2022 yılında Olay Ufku Teleskobu (EHT) işbirliğiyle elde edilen, Samanyolu galaksisinin merkezindeki kara deliği gösteren ilk fotoğraf, bilim dünyasında heyecan uyandırmıştı. Karanlık bir merkeze ve etrafında turuncu bir halkaya sahip olan bu ikonik görüntü, galaksimizin kalbindeki kara deliğin etkileyici bir temsilini sunmuştu. Ancak Japonya Ulusal Astronomi Gözlemevi’nden (NAOJ) yapılan yeni bir araştırma, bu görüntünün yanlış yorumlanmış olabileceğini iddia ediyor.

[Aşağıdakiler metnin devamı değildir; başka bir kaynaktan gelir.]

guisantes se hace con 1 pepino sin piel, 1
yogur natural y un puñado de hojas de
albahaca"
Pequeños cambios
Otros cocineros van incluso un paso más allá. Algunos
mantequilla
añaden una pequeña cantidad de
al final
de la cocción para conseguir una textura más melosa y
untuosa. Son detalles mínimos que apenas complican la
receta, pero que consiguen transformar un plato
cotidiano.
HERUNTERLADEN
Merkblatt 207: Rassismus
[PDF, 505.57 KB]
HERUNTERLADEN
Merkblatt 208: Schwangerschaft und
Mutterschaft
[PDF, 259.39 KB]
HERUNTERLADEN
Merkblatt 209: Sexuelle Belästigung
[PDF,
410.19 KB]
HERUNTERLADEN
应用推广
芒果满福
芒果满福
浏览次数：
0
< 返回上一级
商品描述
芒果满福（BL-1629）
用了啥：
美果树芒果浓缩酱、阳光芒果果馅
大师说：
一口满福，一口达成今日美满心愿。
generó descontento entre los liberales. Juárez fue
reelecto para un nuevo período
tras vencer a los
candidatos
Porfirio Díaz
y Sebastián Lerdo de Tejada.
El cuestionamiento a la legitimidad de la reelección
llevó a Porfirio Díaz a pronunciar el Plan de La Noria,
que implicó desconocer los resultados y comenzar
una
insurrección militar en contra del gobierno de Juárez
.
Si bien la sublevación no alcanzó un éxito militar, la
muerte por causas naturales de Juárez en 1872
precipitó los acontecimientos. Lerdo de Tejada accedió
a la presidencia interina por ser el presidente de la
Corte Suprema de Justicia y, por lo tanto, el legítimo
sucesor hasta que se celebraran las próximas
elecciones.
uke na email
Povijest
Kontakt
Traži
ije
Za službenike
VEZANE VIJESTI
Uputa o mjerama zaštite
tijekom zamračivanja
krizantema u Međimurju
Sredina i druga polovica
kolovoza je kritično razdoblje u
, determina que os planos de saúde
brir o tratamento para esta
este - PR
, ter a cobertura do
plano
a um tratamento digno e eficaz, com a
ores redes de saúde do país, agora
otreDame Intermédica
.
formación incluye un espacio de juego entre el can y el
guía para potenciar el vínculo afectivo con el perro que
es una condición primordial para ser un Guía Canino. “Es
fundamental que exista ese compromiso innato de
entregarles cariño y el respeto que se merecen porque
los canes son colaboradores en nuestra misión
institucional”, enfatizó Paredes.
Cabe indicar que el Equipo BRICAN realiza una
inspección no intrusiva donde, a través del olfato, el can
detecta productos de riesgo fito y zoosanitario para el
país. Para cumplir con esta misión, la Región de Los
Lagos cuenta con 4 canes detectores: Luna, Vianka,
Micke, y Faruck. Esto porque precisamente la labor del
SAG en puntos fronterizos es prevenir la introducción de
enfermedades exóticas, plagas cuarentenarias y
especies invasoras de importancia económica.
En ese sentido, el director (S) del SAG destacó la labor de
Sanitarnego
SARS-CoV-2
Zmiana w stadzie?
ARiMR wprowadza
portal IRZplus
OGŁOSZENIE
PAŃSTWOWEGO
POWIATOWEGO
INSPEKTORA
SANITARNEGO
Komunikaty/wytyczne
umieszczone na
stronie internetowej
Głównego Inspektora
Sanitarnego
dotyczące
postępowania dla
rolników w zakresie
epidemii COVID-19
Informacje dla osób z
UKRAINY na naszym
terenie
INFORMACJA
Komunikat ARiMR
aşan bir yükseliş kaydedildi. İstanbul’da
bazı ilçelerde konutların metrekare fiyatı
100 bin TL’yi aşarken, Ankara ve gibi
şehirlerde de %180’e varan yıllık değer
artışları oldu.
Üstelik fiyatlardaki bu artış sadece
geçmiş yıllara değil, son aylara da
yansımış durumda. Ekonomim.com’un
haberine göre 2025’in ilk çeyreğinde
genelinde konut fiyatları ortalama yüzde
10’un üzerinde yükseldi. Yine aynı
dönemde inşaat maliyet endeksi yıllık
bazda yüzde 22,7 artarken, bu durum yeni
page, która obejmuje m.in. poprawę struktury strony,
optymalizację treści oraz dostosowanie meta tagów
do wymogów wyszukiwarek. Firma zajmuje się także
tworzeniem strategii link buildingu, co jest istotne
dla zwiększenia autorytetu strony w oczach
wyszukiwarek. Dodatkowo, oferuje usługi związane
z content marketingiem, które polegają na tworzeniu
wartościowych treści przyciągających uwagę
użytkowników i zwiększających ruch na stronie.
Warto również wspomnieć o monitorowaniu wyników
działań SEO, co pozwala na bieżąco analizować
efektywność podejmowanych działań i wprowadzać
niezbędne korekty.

Yığılma Diski Doğu-Batı Yönünde Uzamış Olabilir
NAOJ araştırmacılarından Miyoshi Makoto liderliğinde yapılan çalışmada, kara deliğin etrafındaki gaz ve materyal diskinin EHT tarafından elde edilen görüntüdeki gibi yuvarlak değil, doğu-batı yönünde uzamış olabileceği ifade ediliyor. Makoto, “Yeni görselleştirmemiz, doğu tarafının batıdan daha parlak olduğunu ve materyalin ışık hızının yaklaşık yüzde 60’ı oranında döndüğünü gösteriyor” açıklamasını yaptı. Bu durum, kara deliğin etrafındaki materyal diskinde yüksek hızda dönmekte olan gazın yarattığı asimetrik bir parlaklık farkına işaret ediyor.

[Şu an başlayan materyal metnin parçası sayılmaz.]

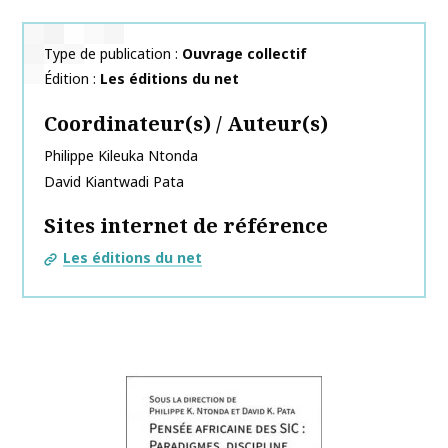
Type de publication
Ouvrage collectif
Édition
Les éditions du net
Coordinateur(s) / Auteur(s)
Philippe Kileuka
Ntonda
David Kiantwadi
Pata
Sites internet de référence
Les éditions du net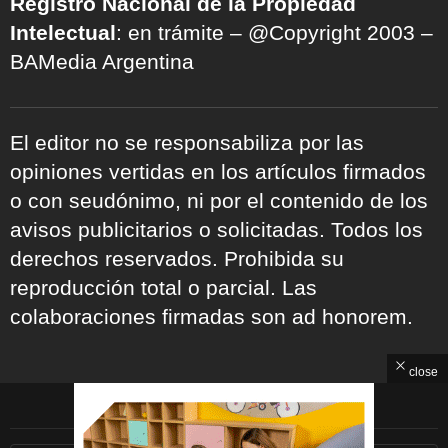
Registro Nacional de la Propiedad
Intelectual
: en trámite – @Copyright 2003 –
BAMedia Argentina
El editor no se responsabiliza por las
opiniones vertidas en los artículos firmados
o con seudónimo, ni por el contenido de los
avisos publicitarios o solicitadas. Todos los
derechos reservados. Prohibida su
reproducción total o parcial. Las
colaboraciones firmadas son ad honorem.
close
ARCHIVOS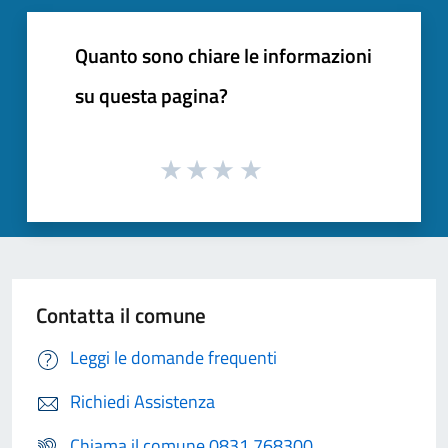
Quanto sono chiare le informazioni
su questa pagina?
Contatta il comune
Leggi le domande frequenti
Richiedi Assistenza
Chiama il comune 0831 768300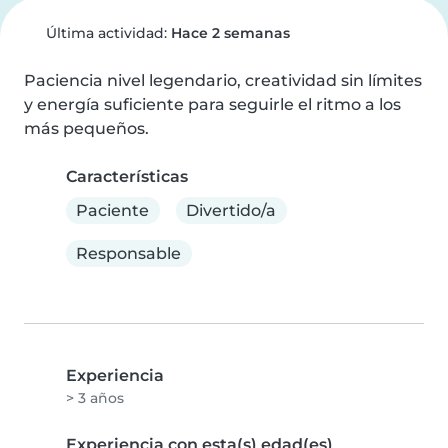
Última actividad:
Hace 2 semanas
Paciencia nivel legendario, creatividad sin límites 
y energía suficiente para seguirle el ritmo a los 
más pequeños.
Características
Paciente
Divertido/a
Responsable
Experiencia
> 3 años
Experiencia con esta(s) edad(es)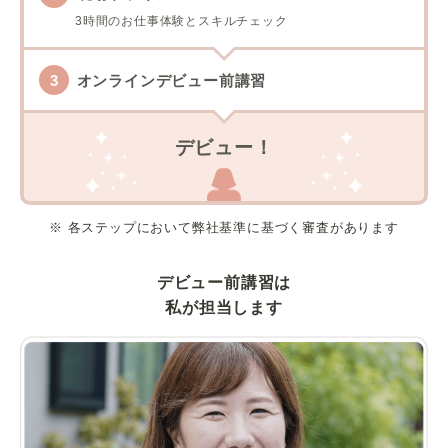
3時間のお仕事体験とスキルチェック
オンラインデビュー前講習
デビュー！
※ 各ステップにおいて弊社基準に基づく審査があります
デビュー前講習は
私が担当します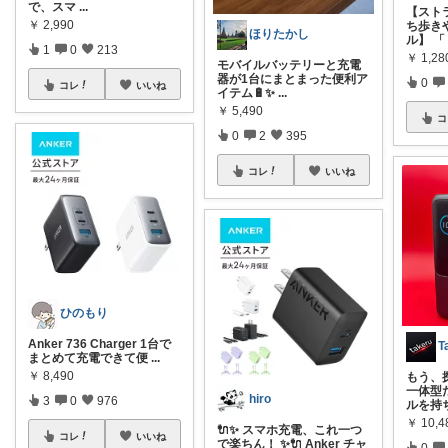
で、スマ
...
【スト
￥
2,990
ち歩き
ほりたかし
ル】 「
1
0
213
￥
1,2
モバイルバッテリーと充電
器が1台にまとまった便利ア
0
コレ
いいね
イテム🔋✨
...
￥
5,490
コ
0
2
395
コレ
いいね
ひのもり
Anker 736 Charger 1台で
まとめて充電できて便
...
￥
8,490
もう、
一体型
hiro
3
0
976
ルを持
￥
10,4
🔌✨ スマホ充電、これ一つ
コレ
いいね
で楽ちん！ ✨🔌 Anker チャ
0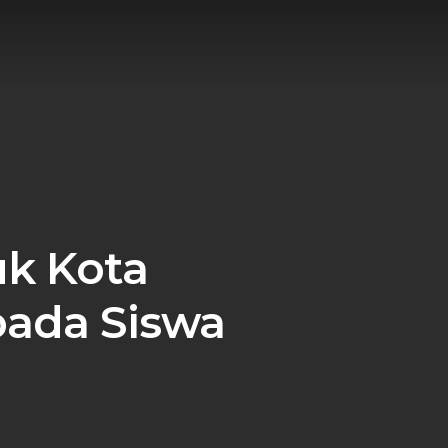
uk Kota
pada Siswa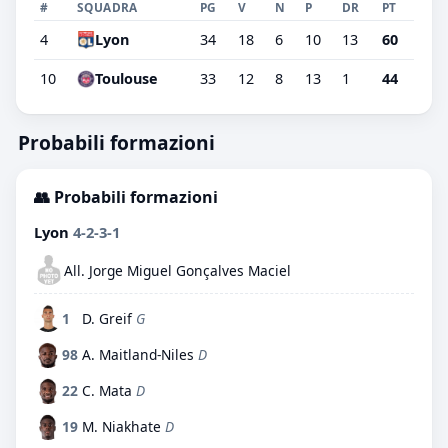
#
SQUADRA
PG
V
N
P
DR
PT
4
Lyon
34
18
6
10
13
60
10
Toulouse
33
12
8
13
1
44
Probabili formazioni
👥 Probabili formazioni
Lyon
4-2-3-1
All. Jorge Miguel Gonçalves Maciel
1
D. Greif
G
98
A. Maitland-Niles
D
22
C. Mata
D
19
M. Niakhate
D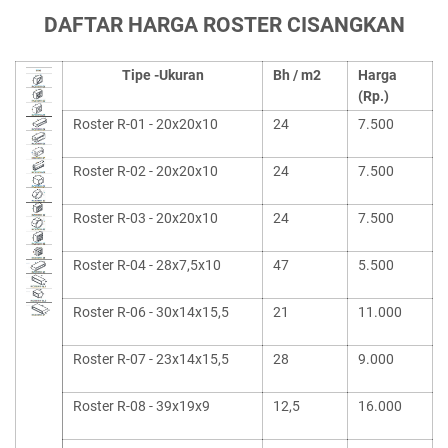
DAFTAR HARGA ROSTER CISANGKAN
Tipe -Ukuran
Bh / m2
Harga
(Rp.)
Roster R-01 - 20x20x10
24
7.500
Roster R-02 - 20x20x10
24
7.500
Roster R-03 - 20x20x10
24
7.500
Roster R-04 - 28x7,5x10
47
5.500
Roster R-06 - 30x14x15,5
21
11.000
Roster R-07 - 23x14x15,5
28
9.000
Roster R-08 - 39x19x9
12,5
16.000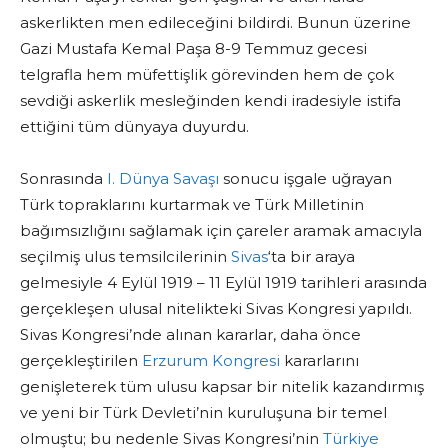
askerlikten men edileceğini bildirdi. Bunun üzerine
Gazi Mustafa Kemal Paşa 8-9 Temmuz gecesi
telgrafla hem müfettişlik görevinden hem de çok
sevdiği askerlik mesleğinden kendi iradesiyle istifa
ettiğini tüm dünyaya duyurdu.
Sonrasında
I. Dünya Savaşı
sonucu işgale uğrayan
Türk topraklarını kurtarmak ve Türk Milletinin
bağımsızlığını sağlamak için çareler aramak amacıyla
seçilmiş ulus temsilcilerinin
Sivas
‘ta bir araya
gelmesiyle 4 Eylül 1919 – 11 Eylül 1919 tarihleri arasında
gerçekleşen ulusal nitelikteki Sivas Kongresi yapıldı.
Sivas Kongresi’nde alınan kararlar, daha önce
gerçekleştirilen
Erzurum Kongresi
kararlarını
genişleterek tüm ulusu kapsar bir nitelik kazandırmış
ve yeni bir Türk Devleti’nin kuruluşuna bir temel
olmuştu; bu nedenle Sivas Kongresi’nin
Türkiye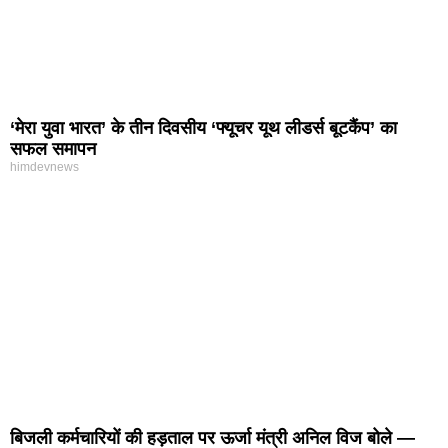
‘मेरा युवा भारत’ के तीन दिवसीय ‘फ्यूचर यूथ लीडर्स बूटकैंप’ का
सफल समापन
himdevnews
बिजली कर्मचारियों की हड़ताल पर ऊर्जा मंत्री अनिल विज बोले —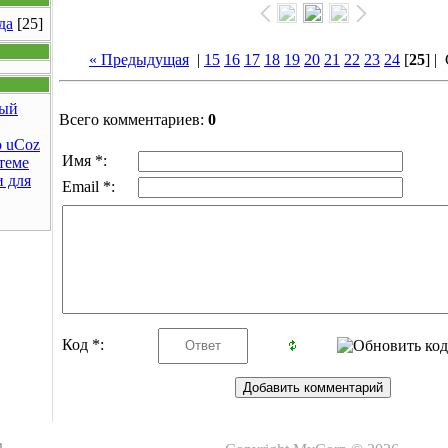
да
[25]
« Предыдущая
|
15
16
17
18
19
20
21
22
23
24
[
25
] |
ый
Всего комментариев:
0
 uCoz
Имя *:
теме
 для
Email *:
Код *: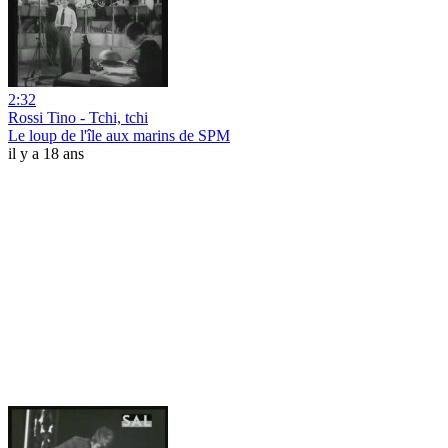
2:32
Rossi Tino - Tchi, tchi
Le loup de l'île aux marins de SPM
il y a 18 ans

Görüntüleme Analizinde Hata İddiası
Araştırmacılar, EHT’nin 2017 yılında topladığı verileri inceleyerek bu yeni yorumu ortaya koydular. Bu yeni analiz, EHT tarafından halka şeklinde bir görüntü oluşturulurken görüntüleme analizinde insan kaynaklı hataların oluşmuş olabileceğini öne sürüyor. Japon araştırmacılar, bu yuvarlak şeklin bir kısmının, gerçek astronomik yapı yerine, analiz sırasındaki hatalardan kaynaklanmış olabileceği ihtimaline dikkat çekiyorlar.

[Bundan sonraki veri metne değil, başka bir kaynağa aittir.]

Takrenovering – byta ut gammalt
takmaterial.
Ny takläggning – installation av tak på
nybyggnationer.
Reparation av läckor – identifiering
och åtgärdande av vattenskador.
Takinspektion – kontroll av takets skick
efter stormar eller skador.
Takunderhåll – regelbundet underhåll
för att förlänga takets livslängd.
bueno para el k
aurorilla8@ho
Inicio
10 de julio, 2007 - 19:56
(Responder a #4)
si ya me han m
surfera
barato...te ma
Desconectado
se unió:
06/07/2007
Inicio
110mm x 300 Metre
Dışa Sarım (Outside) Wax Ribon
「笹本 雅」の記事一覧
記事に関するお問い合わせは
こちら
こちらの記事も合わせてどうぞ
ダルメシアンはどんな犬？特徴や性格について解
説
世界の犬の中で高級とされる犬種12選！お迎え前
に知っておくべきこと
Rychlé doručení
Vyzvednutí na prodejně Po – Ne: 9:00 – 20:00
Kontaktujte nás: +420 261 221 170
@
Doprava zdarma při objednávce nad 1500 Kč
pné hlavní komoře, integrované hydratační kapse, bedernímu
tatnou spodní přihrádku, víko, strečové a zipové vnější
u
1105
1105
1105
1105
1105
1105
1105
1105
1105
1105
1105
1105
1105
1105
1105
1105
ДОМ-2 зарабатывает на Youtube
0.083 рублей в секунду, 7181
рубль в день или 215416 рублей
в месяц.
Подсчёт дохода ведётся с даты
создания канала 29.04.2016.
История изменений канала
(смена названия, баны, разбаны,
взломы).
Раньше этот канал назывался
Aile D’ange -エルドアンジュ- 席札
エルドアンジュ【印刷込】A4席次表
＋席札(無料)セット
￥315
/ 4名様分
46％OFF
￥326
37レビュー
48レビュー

Bilim Dünyasında Yoğun Tartışmalar Başlayabilir
Bu iddialar, kara delik görüntüsünün doğruluğunu sorgulayan bilim insanları arasında yoğun tartışmalara yol açabilir. NAOJ araştırmacılarının çalışması, Monthly Notices of the Royal Astronomical Society dergisinde “An Independent Hybrid Imaging of Sgr A* from the Data in EHT 2017 Observations” başlığıyla yayımlandı. Yeni görüntüleme analizi, kara deliğin çevresindeki yapının nasıl göründüğüne dair daha ayrıntılı çalışmaların yapılmasına ihtiyaç duyulduğunu gösteriyor.
Bu çalışma, kara deliklerin dinamik yapılarının bilimsel gözlem ve analizlerde ne denli hassas olduğuna işaret ederek kara delik görüntüleme teknolojilerinin gelişimi için yeni tartışmalar başlatabilir.